- **Directions**:
Write the lines below out exactly, dropping each picture.

+++++

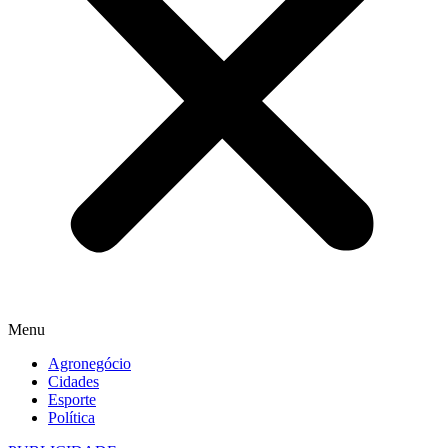
Menu
Agronegócio
Cidades
Esporte
Política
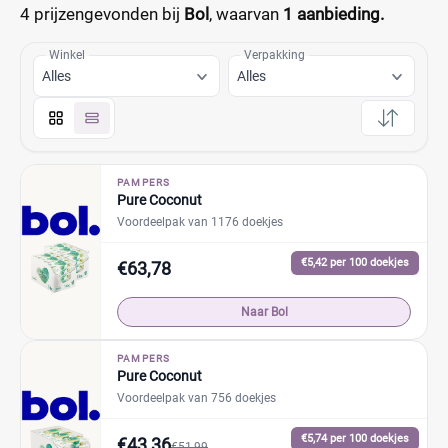
4 prijzen
gevonden bij
Bol
, waarvan
1 aanbieding.
Winkel
Verpakking
Alles
Alles
PAMPERS
Pure Coconut
Voordeelpak van 1176 doekjes
€5,42 per 100 doekjes
€63,78
Naar Bol
PAMPERS
Pure Coconut
Voordeelpak van 756 doekjes
€5,74 per 100 doekjes
€43,36
€51,99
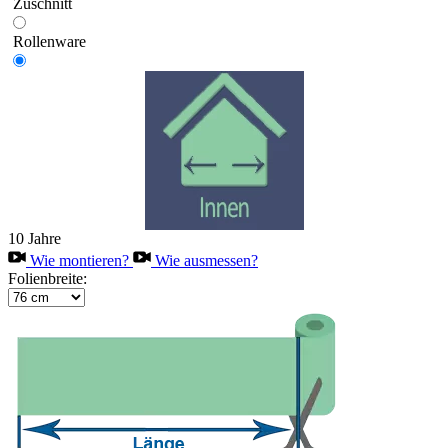
Zuschnitt
Rollenware
10 Jahre
Wie montieren?
Wie ausmessen?
Folienbreite:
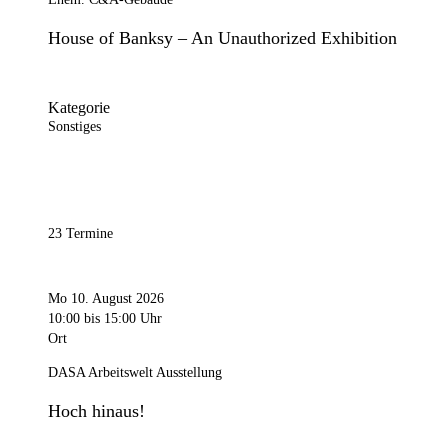
House of Banksy – An Unauthorized Exhibition
Kategorie
Sonstiges
23 Termine
Mo 10. August 2026
10:00
bis 15:00 Uhr
Ort
DASA Arbeitswelt Ausstellung
Hoch hinaus!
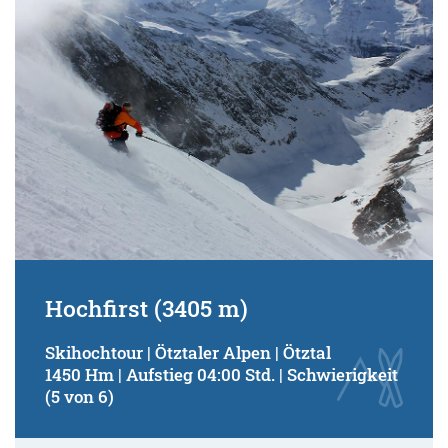
Hochfirst (3405 m)
Skihochtour | Ötztaler Alpen | Ötztal
1450 Hm | Aufstieg 04:00 Std. | Schwierigkeit
(5 von 6)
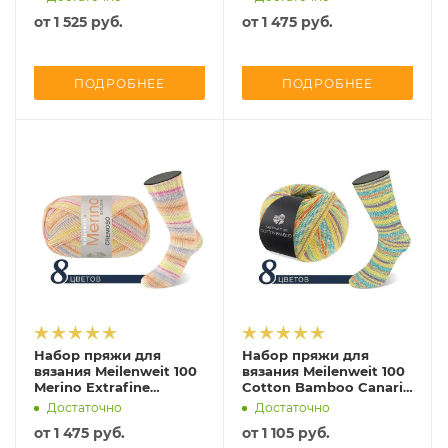
от
1 525 руб.
от
1 475 руб.
ПОДРОБНЕЕ
ПОДРОБНЕЕ
Набор пряжи для
Набор пряжи для
вязания Meilenweit 100
вязания Meilenweit 100
Merino Extrafine
Cotton Bamboo Canario
Cremoso Lana Grossa
Lana Grossa (2026 вар.1)
Достаточно
Достаточно
(2026 вар.1)
от
1 475 руб.
от
1 105 руб.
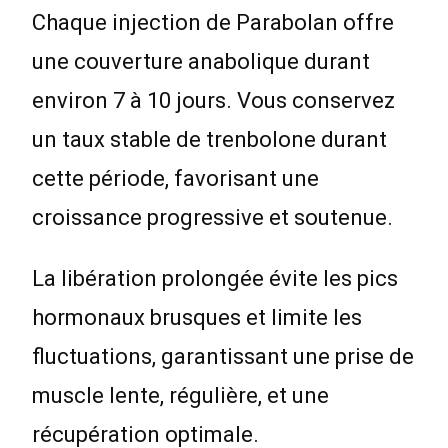
Chaque injection de Parabolan offre
une couverture anabolique durant
environ 7 à 10 jours. Vous conservez
un taux stable de trenbolone durant
cette période, favorisant une
croissance progressive et soutenue.
La libération prolongée évite les pics
hormonaux brusques et limite les
fluctuations, garantissant une prise de
muscle lente, régulière, et une
récupération optimale.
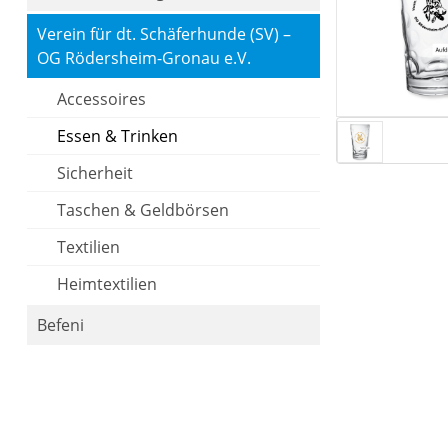
Verein für dt. Schäferhunde (SV) –
OG Rödersheim-Gronau e.V.
Accessoires
Essen & Trinken
Sicherheit
Taschen & Geldbörsen
Textilien
Heimtextilien
Befeni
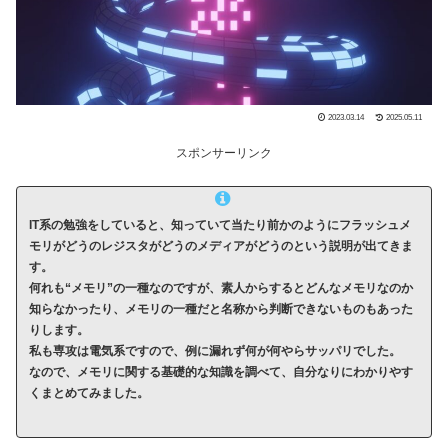
2023.03.14
2025.05.11
スポンサーリンク
IT系の勉強をしていると、知っていて当たり前かのようにフラッシュメ
モリがどうのレジスタがどうのメディアがどうのという説明が出てきま
す。
何れも“メモリ”の一種なのですが、素人からするとどんなメモリなのか
知らなかったり、メモリの一種だと名称から判断できないものもあった
りします。
私も専攻は電気系ですので、例に漏れず何が何やらサッパリでした。
なので、メモリに関する基礎的な知識を調べて、自分なりにわかりやす
くまとめてみました。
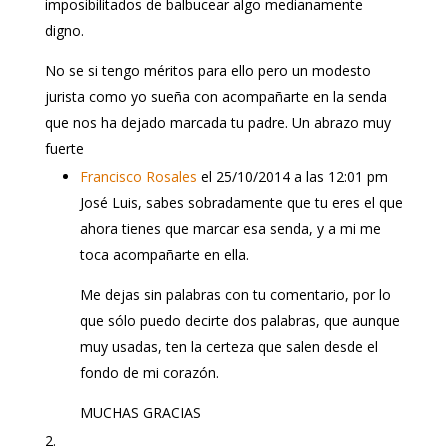
imposibilitados de balbucear algo medianamente
digno.
No se si tengo méritos para ello pero un modesto
jurista como yo sueña con acompañarte en la senda
que nos ha dejado marcada tu padre. Un abrazo muy
fuerte
Francisco Rosales
el 25/10/2014 a las 12:01 pm
José Luis, sabes sobradamente que tu eres el que
ahora tienes que marcar esa senda, y a mi me
toca acompañarte en ella.
Me dejas sin palabras con tu comentario, por lo
que sólo puedo decirte dos palabras, que aunque
muy usadas, ten la certeza que salen desde el
fondo de mi corazón.
MUCHAS GRACIAS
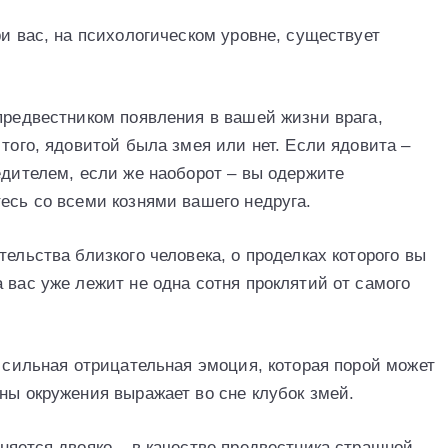
ри вас, на психологическом уровне, существует
предвестником появления в вашей жизни врага,
 того, ядовитой была змея или нет. Если ядовита –
едителем, если же наоборот – вы одержите
есь со всеми кознями вашего недруга.
тельства близкого человека, о проделках которого вы
 вас уже лежит не одна сотня проклятий от самого
ь сильная отрицательная эмоция, которая порой может
ны окружения выражает во сне клубок змей.
няется двояко – в качестве предвестника страшной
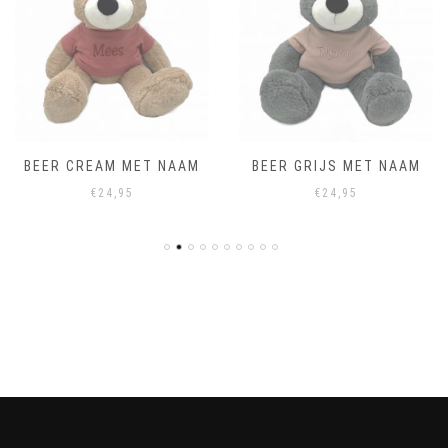
BEER CREAM MET NAAM
BEER GRIJS MET NAAM
€
24,95
€
24,95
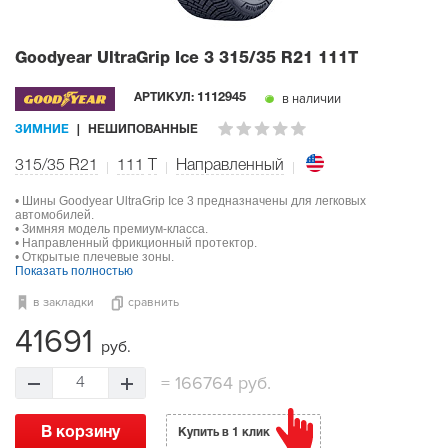
Goodyear UltraGrip Ice 3
315/35 R21 111T
в наличии
АРТИКУЛ:
1112945
ЗИМНИЕ
НЕШИПОВАННЫЕ
315/35 R21
111
T
Направленный
• Шины Goodyear UltraGrip Ice 3 предназначены для легковых
автомобилей.
• Зимняя модель премиум-класса.
• Направленный фрикционный протектор.
• Открытые плечевые зоны.
Показать полностью
в закладки
сравнить
41691
руб.
=
166764 руб.
4
В корзину
Купить в 1 клик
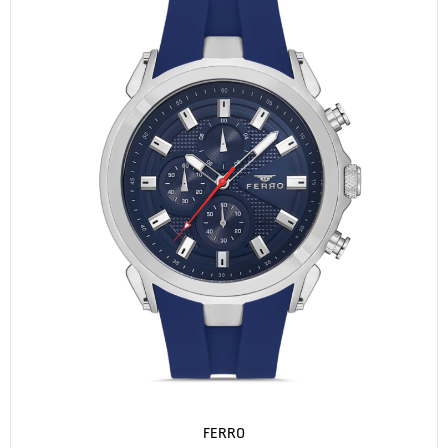
FERRO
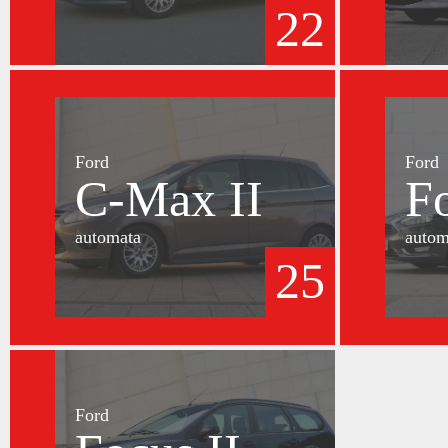
22
Ford
Ford
C-Max II
F
automata
autom
25
Ford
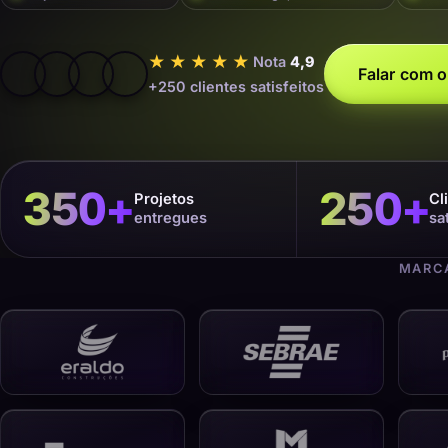
★★★★★
Nota
4,9
Falar com o
+250 clientes satisfeitos
350
+
250
+
Projetos
Cl
entregues
sa
MARCA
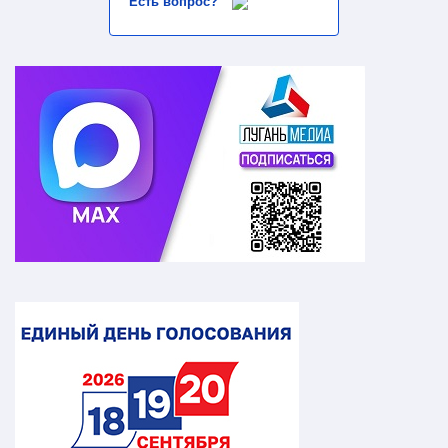
Есть вопрос?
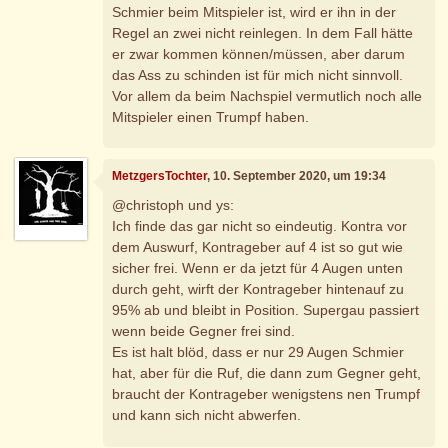
Schmier beim Mitspieler ist, wird er ihn in der
Regel an zwei nicht reinlegen. In dem Fall hätte
er zwar kommen können/müssen, aber darum
das Ass zu schinden ist für mich nicht sinnvoll.
Vor allem da beim Nachspiel vermutlich noch alle
Mitspieler einen Trumpf haben.
MetzgersTochter
, 10. September 2020, um 19:34
@christoph und ys:
Ich finde das gar nicht so eindeutig. Kontra vor
dem Auswurf, Kontrageber auf 4 ist so gut wie
sicher frei. Wenn er da jetzt für 4 Augen unten
durch geht, wirft der Kontrageber hintenauf zu
95% ab und bleibt in Position. Supergau passiert
wenn beide Gegner frei sind.
Es ist halt blöd, dass er nur 29 Augen Schmier
hat, aber für die Ruf, die dann zum Gegner geht,
braucht der Kontrageber wenigstens nen Trumpf
und kann sich nicht abwerfen.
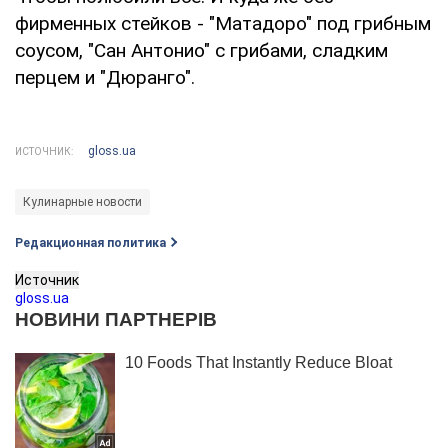
фирменных стейков - "Матадоро" под грибным
соусом, "Сан Антонио" с грибами, сладким
перцем и "Дюранго".
gloss.ua
ИСТОЧНИК:
Кулинарные новости
Редакционная политика
Источник
gloss.ua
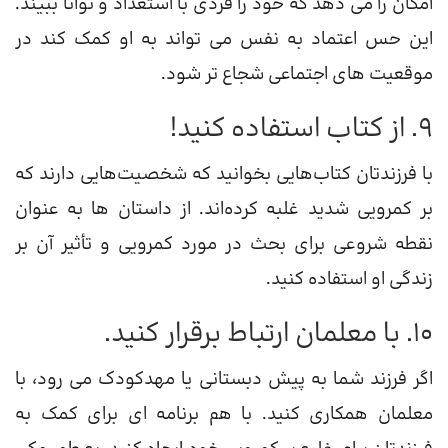
امکان را می دهد که خود را فردی با استعداد و توانا ببیند.
این حس اعتماد به نفس می تواند به او کمک کند در
موقعیت های اجتماعی شجاع تر شود.
9. از کتاب استفاده کنید!
با فرزندتان کتاب‌هایی بخوانید که شخصیت‌هایی دارند که
بر کمرویی شدید غلبه کرده‌اند. از داستان ها به عنوان
نقطه شروعی برای بحث در مورد کمرویی و تأثیر آن بر
زندگی او استفاده کنید.
10. با معلمان ارتباط برقرار کنید.
اگر فرزند شما به پیش دبستانی یا مهدکودک می رود، با
معلمان همکاری کنید. با هم برنامه ای برای کمک به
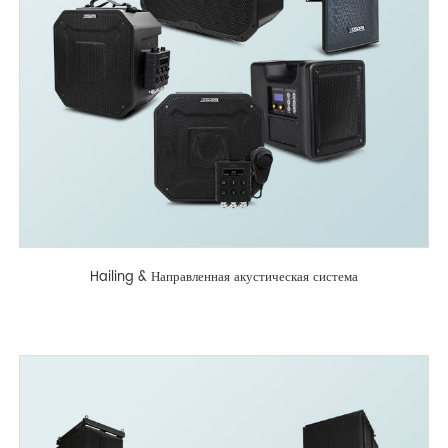
Hailing & Направленная акустическая система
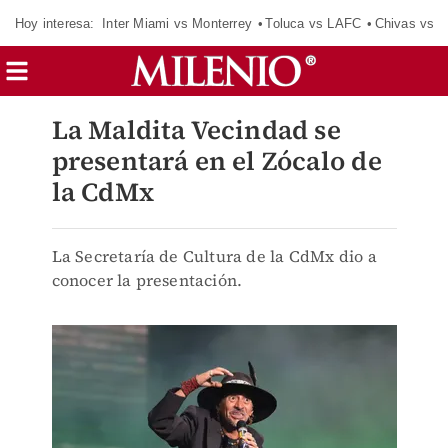
Hoy interesa:
Inter Miami vs Monterrey
Toluca vs LAFC
Chivas vs D
La Maldita Vecindad se
presentará en el Zócalo de
la CdMx
La Secretaría de Cultura de la CdMx dio a
conocer la presentación.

+++++

- **Answer space**:
Menu
Agronegócio
Cidades
Esporte
Política
4 prijzen
gevonden bij
Bol
, waarvan
1 aanbieding.
Winkel
Verpakking
Alles
Alles
PAMPERS
Pure Coconut
Voordeelpak van 1176 doekjes
€5,42 per 100 doekjes
€63,78
Naar Bol
PAMPERS
Pure Coconut
Voordeelpak van 756 doekjes
€5,74 per 100 doekjes
€43,36
€51,99
Zuschnitt
Rollenware
10 Jahre
Wie montieren?
Wie ausmessen?
Folienbreite:
House of Banksy – An Unauthorized Exhibition
Kategorie
Sonstiges
23 Termine
Mo 10. August 2026
10:00
bis 15:00 Uhr
Ort
DASA Arbeitswelt Ausstellung
Hoch hinaus!
Hochfirst (3405 m)
Skihochtour | Ötztaler Alpen | Ötztal
1450 Hm | Aufstieg 04:00 Std. | Schwierigkeit
(5 von 6)
от
1 525 руб.
от
1 475 руб.
ПОДРОБНЕЕ
ПОДРОБНЕЕ
Набор пряжи для
Набор пряжи для
вязания Meilenweit 100
вязания Meilenweit 100
Merino Extrafine
Cotton Bamboo Canario
Cremoso Lana Grossa
Lana Grossa (2026 вар.1)
Достаточно
Достаточно
(2026 вар.1)
от
1 475 руб.
от
1 105 руб.
Chaque injection de Parabolan offre
une couverture anabolique durant
environ 7 à 10 jours. Vous conservez
un taux stable de trenbolone durant
cette période, favorisant une
croissance progressive et soutenue.
La libération prolongée évite les pics
hormonaux brusques et limite les
fluctuations, garantissant une prise de
muscle lente, régulière, et une
récupération optimale.
Verein für dt. Schäferhunde (SV) –
OG Rödersheim-Gronau e.V.
Accessoires
Essen & Trinken
Sicherheit
Taschen & Geldbörsen
Textilien
Heimtextilien
Befeni
2023.03.14
2025.05.11
スポンサーリンク
IT系の勉強をしていると、知っていて当たり前かのようにフラッシュメ
モリがどうのレジスタがどうのメディアがどうのという説明が出てきま
す。
何れも“メモリ”の一種なのですが、素人からするとどんなメモリなのか
知らなかったり、メモリの一種だと名称から判断できないものもあった
りします。
私も専攻は電気系ですので、例に漏れず何が何やらサッパリでした。
なので、メモリに関する基礎的な知識を調べて、自分なりにわかりやす
くまとめてみました。
imposibilitados de balbucear algo medianamente
digno.
No se si tengo méritos para ello pero un modesto
jurista como yo sueña con acompañarte en la senda
que nos ha dejado marcada tu padre. Un abrazo muy
fuerte
Francisco Rosales
el 25/10/2014 a las 12:01 pm
José Luis, sabes sobradamente que tu eres el que
ahora tienes que marcar esa senda, y a mi me
toca acompañarte en ella.
Me dejas sin palabras con tu comentario, por lo
que sólo puedo decirte dos palabras, que aunque
muy usadas, ten la certeza que salen desde el
fondo de mi corazón.
MUCHAS GRACIAS
ри вас, на психологическом уровне, существует
предвестником появления в вашей жизни врага,
 того, ядовитой была змея или нет. Если ядовита –
едителем, если же наоборот – вы одержите
есь со всеми кознями вашего недруга.
тельства близкого человека, о проделках которого вы
 вас уже лежит не одна сотня проклятий от самого
ь сильная отрицательная эмоция, которая порой может
ны окружения выражает во сне клубок змей.
няется двояко – в качестве предвестника страшной
BEER CREAM MET NAAM
BEER GRIJS MET NAAM
€
24,95
€
24,95
Goodyear UltraGrip Ice 3
315/35 R21 111T
в наличии
АРТИКУЛ:
1112945
ЗИМНИЕ
НЕШИПОВАННЫЕ
315/35 R21
111
T
Направленный
• Шины Goodyear UltraGrip Ice 3 предназначены для легковых
автомобилей.
• Зимняя модель премиум-класса.
• Направленный фрикционный протектор.
• Открытые плечевые зоны.
Показать полностью
в закладки
сравнить
41691
руб.
=
166764 руб.
4
В корзину
Купить в 1 клик
FERRO
22
Ford
Ford
C-Max II
F
automata
autom
25
Ford
★★★★★
Nota
4,9
Falar com o
+250 clientes satisfeitos
350
+
250
+
Projetos
Cl
entregues
sa
MARCA
Есть вопрос?
Schmier beim Mitspieler ist, wird er ihn in der
Regel an zwei nicht reinlegen. In dem Fall hätte
er zwar kommen können/müssen, aber darum
das Ass zu schinden ist für mich nicht sinnvoll.
Vor allem da beim Nachspiel vermutlich noch alle
Mitspieler einen Trumpf haben.
MetzgersTochter
, 10. September 2020, um 19:34
@christoph und ys:
Ich finde das gar nicht so eindeutig. Kontra vor
dem Auswurf, Kontrageber auf 4 ist so gut wie
sicher frei. Wenn er da jetzt für 4 Augen unten
durch geht, wirft der Kontrageber hintenauf zu
95% ab und bleibt in Position. Supergau passiert
wenn beide Gegner frei sind.
Es ist halt blöd, dass er nur 29 Augen Schmier
hat, aber für die Ruf, die dann zum Gegner geht,
braucht der Kontrageber wenigstens nen Trumpf
und kann sich nicht abwerfen.
фирменных стейков - "Матадоро" под грибным
соусом, "Сан Антонио" с грибами, сладким
перцем и "Дюранго".
gloss.ua
ИСТОЧНИК:
Кулинарные новости
Редакционная политика
Источник
gloss.ua
امکان را می دهد که خود را فردی با استعداد و توانا ببیند.
این حس اعتماد به نفس می تواند به او کمک کند در
موقعیت های اجتماعی شجاع تر شود.
9. از کتاب استفاده کنید!
با فرزندتان کتاب‌هایی بخوانید که شخصیت‌هایی دارند که
بر کمرویی شدید غلبه کرده‌اند. از داستان ها به عنوان
نقطه شروعی برای بحث در مورد کمرویی و تأثیر آن بر
زندگی او استفاده کنید.
10. با معلمان ارتباط برقرار کنید.
اگر فرزند شما به پیش دبستانی یا مهدکودک می رود، با
معلمان همکاری کنید. با هم برنامه ای برای کمک به
Hailing & Направленная акустическая система
Hoy interesa:
Inter Miami vs Monterrey
Toluca vs LAFC
Chivas vs D
La Maldita Vecindad se
presentará en el Zócalo de
la CdMx
La Secretaría de Cultura de la CdMx dio a
conocer la presentación.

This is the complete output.